_Task to complete:_ For this exercise, please find the lines in the entries that include the word "Sacramento" and copy them.

_Transcribed page contents:_

.....

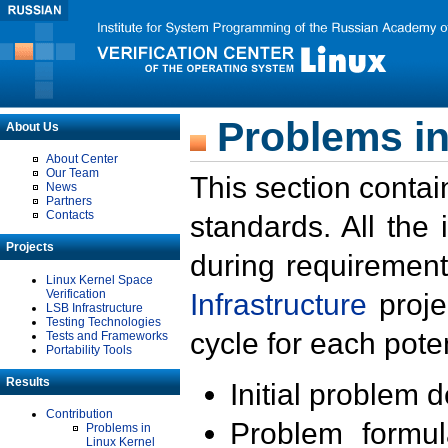
Problems in
About Us
About Center
Our Team
This section contai
News
Partners
Contacts
standards. All the
Projects
during requirement
Linux Kernel Space
Verification
Infrastructure
proje
LSB Infrastructure
Testing Technologies
cycle for each poten
Tests and Frameworks
Portability Tools
Results
Initial problem 
Contribution
Problem formula
Problems in
Linux Kernel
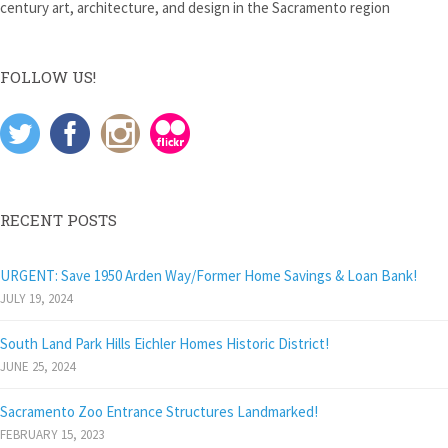
century art, architecture, and design in the Sacramento region
FOLLOW US!
RECENT POSTS
URGENT: Save 1950 Arden Way/Former Home Savings & Loan Bank!
JULY 19, 2024
South Land Park Hills Eichler Homes Historic District!
JUNE 25, 2024
Sacramento Zoo Entrance Structures Landmarked!
FEBRUARY 15, 2023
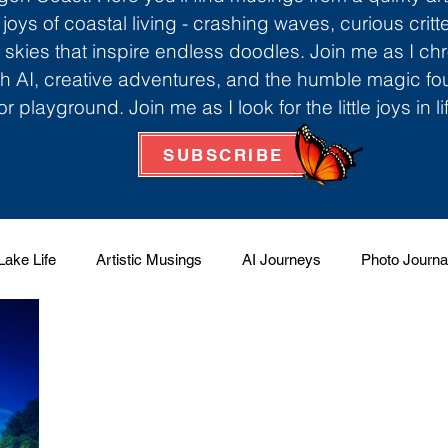
 joys of coastal living - crashing waves, curious critt
skies that inspire endless doodles. Join me as I ch
th AI, creative adventures, and the humble magic f
r playground. Join me as I look for the little joys in l
SUBSCRIBE
Lake Life
Artistic Musings
AI Journeys
Photo Journa
 Factory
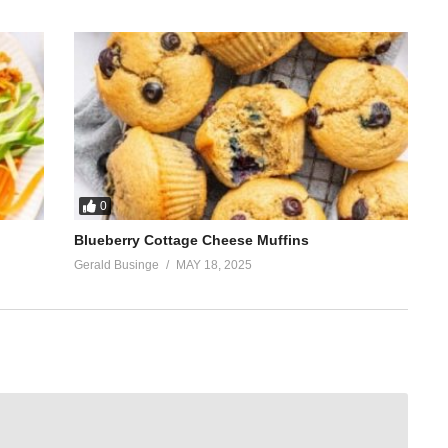
0
Blueberry Cottage Cheese Muffins
Gerald Businge
MAY 18, 2025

.....

_Solved exercise:_
century art, architecture, and design in the Sacramento region
Sacramento Zoo Entrance Structures Landmarked!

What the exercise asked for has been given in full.